Although the importance of this activist is well displayed by Spring Lake High School, I don’t believe the importance of activism is. I question if the way it is celebrated is how Doctor King, or any member of the colored civil rights movement, would have intended. Many schools get the day off, and to my knowledge not many of them are going out of their way to appreciate the importance of this movement and activist.

Most history classes will study Martin Luther King Jr. on this day, looking back at his life and the events leading up to his assassination; English classes may take time to read over the Letter from Birmingham Jail–observing the craftsmanship and passion it evokes. We spend the entire duration studying these past events, which (don’t get me wrong) are incredibly important, but it takes time away from studying the true necessity of events like this in today’s world. On MLK day,  a member of our student council read off quotes of Dr. King before each class period. Yes, these quotes showed effort of some sort towards defying the significance of  Doctor King’s diligence, but in what way are they portraying the reality of these tragic times and the fact that similar difficulties continue to this day? It seemed that at least one of the quotes didn’t even slightly depict the true severity of the civil rights movement.

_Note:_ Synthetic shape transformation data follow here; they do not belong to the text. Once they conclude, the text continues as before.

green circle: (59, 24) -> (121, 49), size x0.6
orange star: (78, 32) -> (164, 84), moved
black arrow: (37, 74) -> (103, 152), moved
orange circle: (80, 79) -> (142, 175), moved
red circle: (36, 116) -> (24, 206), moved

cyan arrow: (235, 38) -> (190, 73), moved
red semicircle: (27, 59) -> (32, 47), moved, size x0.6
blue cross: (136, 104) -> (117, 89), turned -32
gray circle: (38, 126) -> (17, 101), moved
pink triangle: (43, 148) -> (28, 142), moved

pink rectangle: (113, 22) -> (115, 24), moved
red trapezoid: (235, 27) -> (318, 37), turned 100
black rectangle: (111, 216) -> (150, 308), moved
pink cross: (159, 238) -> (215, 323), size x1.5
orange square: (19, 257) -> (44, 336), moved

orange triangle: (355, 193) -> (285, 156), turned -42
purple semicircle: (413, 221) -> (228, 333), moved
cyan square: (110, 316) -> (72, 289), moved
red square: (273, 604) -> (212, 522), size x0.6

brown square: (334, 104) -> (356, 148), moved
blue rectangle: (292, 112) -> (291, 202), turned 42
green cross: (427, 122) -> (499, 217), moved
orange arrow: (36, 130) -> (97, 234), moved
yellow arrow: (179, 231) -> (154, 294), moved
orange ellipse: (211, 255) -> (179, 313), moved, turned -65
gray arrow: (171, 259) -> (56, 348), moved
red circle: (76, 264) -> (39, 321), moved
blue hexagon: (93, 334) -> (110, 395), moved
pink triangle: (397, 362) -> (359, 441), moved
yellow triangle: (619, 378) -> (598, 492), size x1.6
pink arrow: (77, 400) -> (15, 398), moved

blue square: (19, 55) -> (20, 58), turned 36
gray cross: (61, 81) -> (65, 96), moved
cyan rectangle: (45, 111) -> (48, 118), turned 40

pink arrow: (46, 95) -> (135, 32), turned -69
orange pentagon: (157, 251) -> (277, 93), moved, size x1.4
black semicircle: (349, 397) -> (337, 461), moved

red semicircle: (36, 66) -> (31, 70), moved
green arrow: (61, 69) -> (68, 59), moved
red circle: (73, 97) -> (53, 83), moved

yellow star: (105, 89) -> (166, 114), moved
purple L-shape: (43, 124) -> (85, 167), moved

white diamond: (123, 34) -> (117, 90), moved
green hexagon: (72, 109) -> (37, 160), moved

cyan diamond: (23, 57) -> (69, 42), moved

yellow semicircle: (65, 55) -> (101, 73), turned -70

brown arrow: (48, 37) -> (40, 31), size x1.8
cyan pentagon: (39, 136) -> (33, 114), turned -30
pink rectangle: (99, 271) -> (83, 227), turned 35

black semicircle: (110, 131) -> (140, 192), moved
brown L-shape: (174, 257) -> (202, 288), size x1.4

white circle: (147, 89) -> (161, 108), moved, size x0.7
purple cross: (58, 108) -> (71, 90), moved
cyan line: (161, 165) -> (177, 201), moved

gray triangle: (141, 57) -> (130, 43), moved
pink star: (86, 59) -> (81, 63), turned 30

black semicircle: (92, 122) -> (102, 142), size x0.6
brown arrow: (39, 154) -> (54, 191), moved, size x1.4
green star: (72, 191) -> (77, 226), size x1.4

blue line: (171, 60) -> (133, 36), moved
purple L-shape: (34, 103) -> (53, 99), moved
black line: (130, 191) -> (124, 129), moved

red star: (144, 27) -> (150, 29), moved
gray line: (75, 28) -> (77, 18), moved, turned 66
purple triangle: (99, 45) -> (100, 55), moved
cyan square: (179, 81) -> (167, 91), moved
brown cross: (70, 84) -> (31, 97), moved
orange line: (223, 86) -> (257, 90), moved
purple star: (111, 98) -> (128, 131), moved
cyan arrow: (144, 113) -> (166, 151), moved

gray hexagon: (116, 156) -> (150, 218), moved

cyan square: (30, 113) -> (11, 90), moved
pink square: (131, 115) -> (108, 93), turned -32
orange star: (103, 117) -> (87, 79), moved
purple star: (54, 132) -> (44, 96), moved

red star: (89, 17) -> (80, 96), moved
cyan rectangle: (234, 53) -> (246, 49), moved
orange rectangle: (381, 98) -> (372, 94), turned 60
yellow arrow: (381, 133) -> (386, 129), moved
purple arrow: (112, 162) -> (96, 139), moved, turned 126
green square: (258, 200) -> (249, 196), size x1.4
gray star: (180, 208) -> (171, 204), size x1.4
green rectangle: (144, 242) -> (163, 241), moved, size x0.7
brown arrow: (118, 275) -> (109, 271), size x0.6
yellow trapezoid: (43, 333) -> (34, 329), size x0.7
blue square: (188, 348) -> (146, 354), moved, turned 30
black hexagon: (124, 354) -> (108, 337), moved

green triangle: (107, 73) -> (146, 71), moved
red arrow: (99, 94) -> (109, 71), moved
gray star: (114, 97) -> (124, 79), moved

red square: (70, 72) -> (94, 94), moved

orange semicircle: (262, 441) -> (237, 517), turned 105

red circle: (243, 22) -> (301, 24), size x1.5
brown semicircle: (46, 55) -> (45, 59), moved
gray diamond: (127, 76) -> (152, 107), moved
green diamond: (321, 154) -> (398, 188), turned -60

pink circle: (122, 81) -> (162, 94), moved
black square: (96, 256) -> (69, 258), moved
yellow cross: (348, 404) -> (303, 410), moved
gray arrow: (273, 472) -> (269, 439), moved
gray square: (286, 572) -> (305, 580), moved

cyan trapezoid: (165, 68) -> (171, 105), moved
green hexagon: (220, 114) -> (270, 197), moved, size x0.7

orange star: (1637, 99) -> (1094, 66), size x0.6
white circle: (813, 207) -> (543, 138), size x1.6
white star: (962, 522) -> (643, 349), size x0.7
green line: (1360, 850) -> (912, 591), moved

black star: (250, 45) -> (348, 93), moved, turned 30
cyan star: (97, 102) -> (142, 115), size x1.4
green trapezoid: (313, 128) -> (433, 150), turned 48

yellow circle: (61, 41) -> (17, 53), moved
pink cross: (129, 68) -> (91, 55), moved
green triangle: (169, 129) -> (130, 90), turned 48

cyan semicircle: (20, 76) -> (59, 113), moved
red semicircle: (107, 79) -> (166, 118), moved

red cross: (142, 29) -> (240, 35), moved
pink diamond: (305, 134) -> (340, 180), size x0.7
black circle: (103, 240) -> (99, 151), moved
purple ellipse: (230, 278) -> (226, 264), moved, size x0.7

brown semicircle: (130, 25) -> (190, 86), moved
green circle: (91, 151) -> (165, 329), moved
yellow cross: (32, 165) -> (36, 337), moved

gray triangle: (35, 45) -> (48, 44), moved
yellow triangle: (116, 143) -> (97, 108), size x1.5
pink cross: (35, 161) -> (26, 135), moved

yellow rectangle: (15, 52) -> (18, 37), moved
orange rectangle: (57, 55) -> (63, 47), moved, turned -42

“How do you become an activist? What problems are we facing now? What forms of discrimination still exist at country, or even global levels? In what ways is the civil rights movement continuing today?” are questions that I imagine should be answered on MLK day. I question if rather than relearning these historic events, we can learn the art of activism and how to apply it to problems we face in current society. We can witness the forms of racism that we are sheltered from as the city of Spring Lake, and let the true irony sink in. We celebrate the compelling work of historic figures like King while often ignoring the work that still needs to be done today.

By taking the famous day of this incredibly influential individual, and using it to build passionate activists in all of us- I believe we would be doing Martin Luther King Jr. proud, knowing that he was influential not just for what he made possible in his time, but for what he brought out in the students and leaders of the United States, today.